**What the exercise asks:** For the data below, please report each line where the word "שופרסל" is found.

[Collected data]
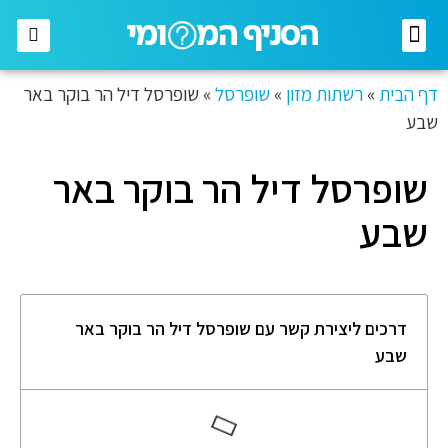
רשתות מזון
רשתות אופנה
בתי השקעות
חברות תקשורת
דף הבית
»
רשתות מזון
»
שופרסל
»
שופרסל דיל הר בוקר באר
שבע
שופרסל דיל הר בוקר באר
שבע
דרכים ליצירת קשר עם שופרסל דיל הר בוקר באר
שבע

**Task response:**
שופרסל
שופרסל דיל הר בוקר באר
שופרסל דיל הר בוקר באר
דרכים ליצירת קשר עם שופרסל דיל הר בוקר באר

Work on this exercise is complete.